(File photo)

Salmon Arm taxpayers to see deadline extension extended to September

Council asks those who can pay by the usual July 2 date to please do so

Salmon Arm taxpayers across all classes will see their tax deadline extended this year, but council encourages those who can, to pay by July 2 as usual.

Although the city decided on April 14 to extend the property tax deadline to July 30 from its usual due date of July 2, that changed with an announcement from the provincial government.

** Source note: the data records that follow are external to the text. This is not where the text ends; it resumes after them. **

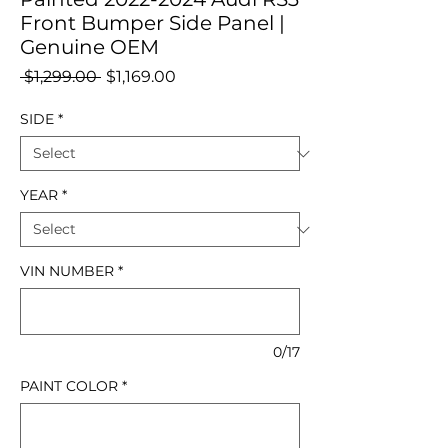
Front Bumper Side Panel |
Genuine OEM
Regular
Sale
 $1,299.00 
$1,169.00
Price
Price
SIDE
*
YEAR
*
VIN NUMBER
*
0/17
PAINT COLOR
*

The city’s acting chief financial officer Tracy Tulak explained to council that the province sent a release on April 16 stating it was extending the late payment penalty for commercial properties to Oct. 1, meaning those taxes would be due by Sept. 30.

Tulak explained the city’s software can’t calculate different deadlines for different classifications of taxes, so it was necessary for the finance department to change the deadline for all classes, including residential, to Sept. 30.

Mayor Alan Harrison noted that although he is in favour of helping out taxpayers, this created headaches for a finance department that had already been tasked with changes.

“As you can imagine if you’re in the finance department and you get a budget passed by council, and then you get council to redo the budget, and then you get council to set new dates and the new dates have to be changed because the province changes the dates – It’s not all that simple when you’re sitting in the finance department. We very much appreciate the flexibility and the ability to get things done fast by that department.”

Read more: North Okanagan Shuswap school board asked for budget timeline extension

Read more: COVID-19: Salmon Arm council makes tough decisions to address economic stress

Harrison said council encourages those people who can pay on the usual July 2 date to please do so.

“We’re confident that during these times people will step forward and won’t just delay if they have the tax money ready to go.”

Coun. Kevin Flynn also expressed disappointment with the decision, saying that during the weekly calls with the province, many municipalities had wanted flexibility in the deadline for payment. And the city had decided on the end of July.

“Now the flexibility has been mandated, which isn’t really flexibility…,” he said.

“It is positive for our taxpayers; hopefully most will pay when they normally do because we could end up with a cash flow issue. I am in support of making a consistent date, even though I think we should have been able to keep it at July 31.”

Council also reduced the tax increase to zero in an effort to help people during the pandemic.